As of the census of 2000, there were 156 people, 68 households, and 41 families residing in the town. In 2020, its population declined to 120.

Historical population
| Census | Pop. | Note | %± |
| 1900 | 267 |  | — |
| 1910 | 360 |  | 34.8% |
| 1920 | 367 |  | 1.9% |
| 1930 | 383 |  | 4.4% |
| 1940 | 337 |  | −12.0% |
| 1950 | 291 |  | −13.6% |
| 1960 | 280 |  | −3.8% |
| 1970 | 222 |  | −20.7% |
| 1980 | 222 |  | 0.0% |
| 1990 | 140 |  | −36.9% |
| 2000 | 156 |  | 11.4% |
| 2010 | 158 |  | 1.3% |
| 2020 | 120 |  | −24.1% |
U.S. Decennial Census 1850-1870 1870-1880 1890-1910 1920-1930 1940 1950 1960 1970 1980 1990 2000 2010

==Arts and culture==

Parts of the 1980 western film The Long Riders were filmed in Parrot, notably the "Northfield" scene.

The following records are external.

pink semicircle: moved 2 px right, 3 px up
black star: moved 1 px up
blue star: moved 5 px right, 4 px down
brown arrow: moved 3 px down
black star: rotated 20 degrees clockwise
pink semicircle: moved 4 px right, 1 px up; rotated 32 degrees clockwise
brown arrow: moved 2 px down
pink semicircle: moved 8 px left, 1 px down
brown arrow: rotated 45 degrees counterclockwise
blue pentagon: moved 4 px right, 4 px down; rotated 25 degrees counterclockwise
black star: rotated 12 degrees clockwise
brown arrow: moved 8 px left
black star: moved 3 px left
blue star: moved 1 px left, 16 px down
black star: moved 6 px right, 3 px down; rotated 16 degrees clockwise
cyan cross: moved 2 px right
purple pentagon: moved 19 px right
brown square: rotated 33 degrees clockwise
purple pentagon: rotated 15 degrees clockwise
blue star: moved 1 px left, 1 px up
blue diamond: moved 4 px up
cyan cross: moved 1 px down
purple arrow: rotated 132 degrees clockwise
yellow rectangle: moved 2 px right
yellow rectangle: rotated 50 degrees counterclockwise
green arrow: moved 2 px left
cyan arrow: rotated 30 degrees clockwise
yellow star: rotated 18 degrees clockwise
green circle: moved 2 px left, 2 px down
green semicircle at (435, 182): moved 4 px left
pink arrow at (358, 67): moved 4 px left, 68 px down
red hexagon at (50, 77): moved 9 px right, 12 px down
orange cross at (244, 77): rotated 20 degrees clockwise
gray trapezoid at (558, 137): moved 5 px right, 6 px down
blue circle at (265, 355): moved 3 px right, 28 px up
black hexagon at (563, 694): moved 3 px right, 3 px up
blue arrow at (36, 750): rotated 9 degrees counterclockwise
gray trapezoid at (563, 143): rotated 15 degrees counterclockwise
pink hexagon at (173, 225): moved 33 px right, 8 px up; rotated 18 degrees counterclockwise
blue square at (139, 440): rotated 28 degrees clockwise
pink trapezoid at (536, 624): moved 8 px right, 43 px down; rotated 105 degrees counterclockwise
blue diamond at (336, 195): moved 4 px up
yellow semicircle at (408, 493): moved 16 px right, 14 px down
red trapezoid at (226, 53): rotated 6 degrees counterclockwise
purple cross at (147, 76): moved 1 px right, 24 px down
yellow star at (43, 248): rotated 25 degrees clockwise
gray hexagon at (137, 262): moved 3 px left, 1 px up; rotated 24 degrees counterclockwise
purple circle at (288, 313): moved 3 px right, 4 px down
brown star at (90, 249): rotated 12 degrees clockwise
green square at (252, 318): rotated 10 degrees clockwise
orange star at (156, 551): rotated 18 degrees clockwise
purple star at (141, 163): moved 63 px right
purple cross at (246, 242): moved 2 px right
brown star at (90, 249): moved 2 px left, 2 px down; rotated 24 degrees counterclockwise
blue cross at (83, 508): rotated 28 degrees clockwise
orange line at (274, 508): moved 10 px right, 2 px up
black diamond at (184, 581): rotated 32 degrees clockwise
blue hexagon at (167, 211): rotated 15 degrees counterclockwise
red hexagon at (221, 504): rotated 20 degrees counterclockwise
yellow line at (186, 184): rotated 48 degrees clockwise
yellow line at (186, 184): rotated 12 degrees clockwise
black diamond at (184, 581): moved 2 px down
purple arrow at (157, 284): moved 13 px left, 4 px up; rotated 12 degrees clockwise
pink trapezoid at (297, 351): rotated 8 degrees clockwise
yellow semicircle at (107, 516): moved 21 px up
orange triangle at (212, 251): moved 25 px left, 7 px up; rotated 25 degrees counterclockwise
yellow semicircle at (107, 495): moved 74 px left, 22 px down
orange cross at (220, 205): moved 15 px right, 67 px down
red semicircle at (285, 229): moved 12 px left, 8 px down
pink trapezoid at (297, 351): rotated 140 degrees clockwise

Artrain USA visited Parrott in 1976, one of the few non-metropolitan stops on its journey. The event was accompanied by a large arts and crafts show, along with craft demonstrations. Jimmy Carter attended the event to cut the ribbon and open the show, and gave a speech to commemorate the occasion.